Following the interview, audience members will be able to engage Williams in an open question and answer session and a book-signing opportunity. Several of her books will be available for purchase at the event.
During her talk, Williams is expected to address her personal background and process as a writer, the value of individual and communal expression in resolving conflict and the importance of communication between scientists, humanists and the public. In addition, she may touch on questions of history, ethics, religion, philosophy and public policy.
Though best known for her literary works, Williams cannot be categorized as a writer only. She also has been an outspoken advocate for environmental conservation, free speech and women’s health issues, nationally and internationally.
Her best-known work, Refuge: An Unnatural History of Family and Place, was listed as one of 12 classics of nature and environmental writing by the Association for the Study of Literature and Environment (ASLE). The book is a memoir that weaves together the stories of her mother’s cancer diagnosis with the flooding of the Bear River Migratory Bird Refuge, a tributary of the Great Salt Lake.
Williams has published 16 books, including, An Unspoken Hunger: Stories from the Field; Desert Quartet; Leap; Red: Passion and Patience in the Desert; The Open Space of Democracy; and Finding Beauty in a Broken World.
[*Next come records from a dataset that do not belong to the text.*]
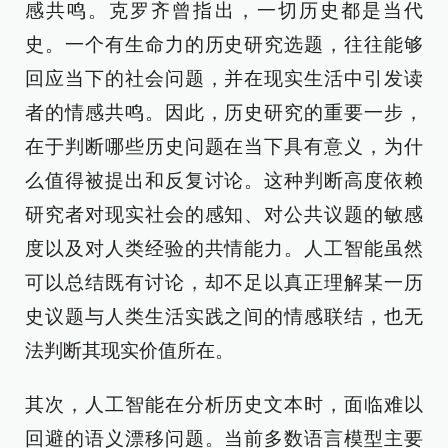
感共鸣。克罗齐曾指出，一切历史都是当代
史。一个有生命力的历史研究选题，往往能够
回应当下的社会问题，并在现实生活中引发读
者的情感共鸣。因此，历史研究的重要一步，
在于判断哪些历史问题在当下具有意义，为什
么值得被提出和反复讨论。这种判断高度依赖
研究者对现实社会的感知、对公共议题的敏感
度以及对人类经验的共情能力。人工智能虽然
可以总结既有讨论，却不足以真正理解某一历
史议题与人类生活实践之间的情感联结，也无
法判断其现实价值所在。
其次，人工智能在分析历史文本时，面临难以
回避的语义漂移问题。当前多数语言模型主要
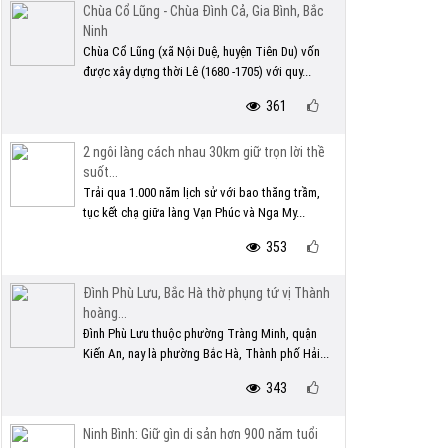
Chùa Cổ Lũng - Chùa Đình Cả, Gia Bình, Bắc
Ninh
Chùa Cổ Lũng (xã Nội Duệ, huyện Tiên Du) vốn
được xây dựng thời Lê (1680 -1705) với quy...
361
2 ngôi làng cách nhau 30km giữ trọn lời thề
suốt...
Trải qua 1.000 năm lịch sử với bao thăng trầm,
tục kết chạ giữa làng Vạn Phúc và Nga My...
353
Đình Phù Lưu, Bắc Hà thờ phụng tứ vị Thành
hoàng...
Đình Phù Lưu thuộc phường Tràng Minh, quận
Kiến An, nay là phường Bắc Hà, Thành phố Hải...
343
Ninh Bình: Giữ gìn di sản hơn 900 năm tuổi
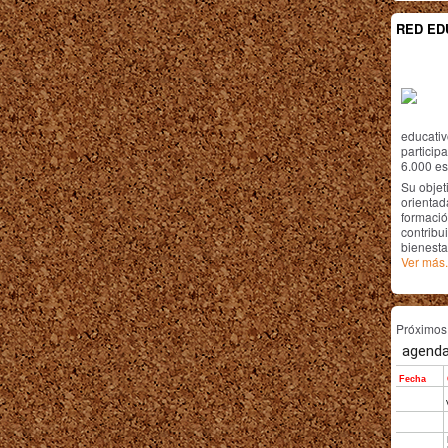
RED ED
educativ
particip
6.000 est
Su objet
orientada
formació
contribui
bienesta
Ver más.
Próximo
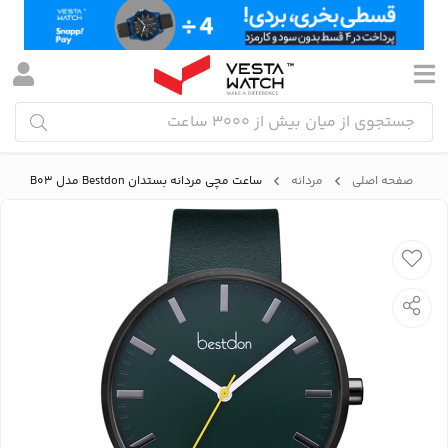
صفحه اصلی
مردانه
ساعت مچی مردانه بستدان Bestdon مدل BD99147G-B03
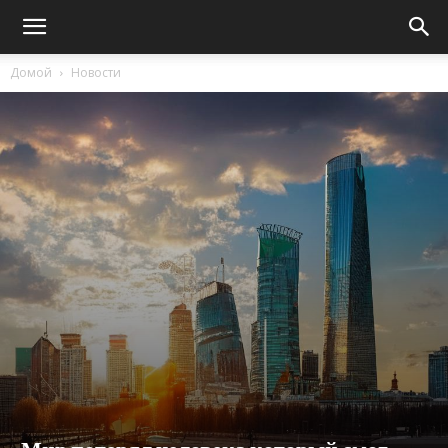
Домой
Новости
Her next book, When Women Were Birds, will be published in spring 2012 by Farrar Straus & Giroux.
Williams is also a columnist for the magazine The Progressive. Her writing has also appeared in The New Yorker, The New York Times and Orion Magazine.
In 2006, Williams received the Robert Marshall Award from the Wilderness Society, their highest honor given to an American citizen, as well as the Distinguished Achievement Award from the Western American Literature Association. Additionally, in 2005 she was presented the Wallace Stegner Award by the Center for the American West. Williams is the recipient of a Lannan Literary Fellowship and a John Simon Guggenheim Fellowship in creative nonfiction.